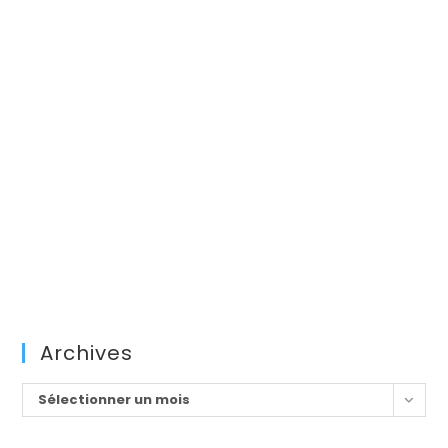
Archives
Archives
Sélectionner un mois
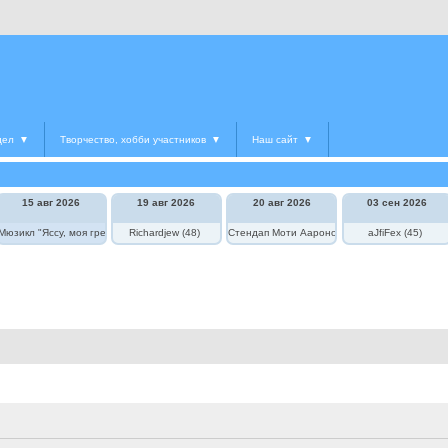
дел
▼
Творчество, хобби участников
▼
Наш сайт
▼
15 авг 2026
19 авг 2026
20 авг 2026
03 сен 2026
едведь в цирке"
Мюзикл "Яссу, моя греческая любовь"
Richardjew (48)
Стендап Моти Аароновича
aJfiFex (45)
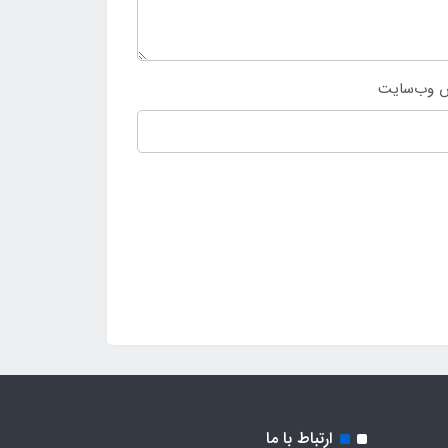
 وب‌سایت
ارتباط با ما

> **Task statement**: Although the records contain pictures, return only their text, exactly as written.

> **Task solution**:
Archives
Archives
Sélectionner un mois
дел
▼
Творчество, хобби участников
▼
Наш сайт
▼
15 авг 2026
19 авг 2026
20 авг 2026
03 сен 2026
едведь в цирке"
Мюзикл "Яссу, моя греческая любовь"
Richardjew (48)
Стендап Моти Аароновича
aJfiFex (45)
 وب‌سایت
ارتباط با ما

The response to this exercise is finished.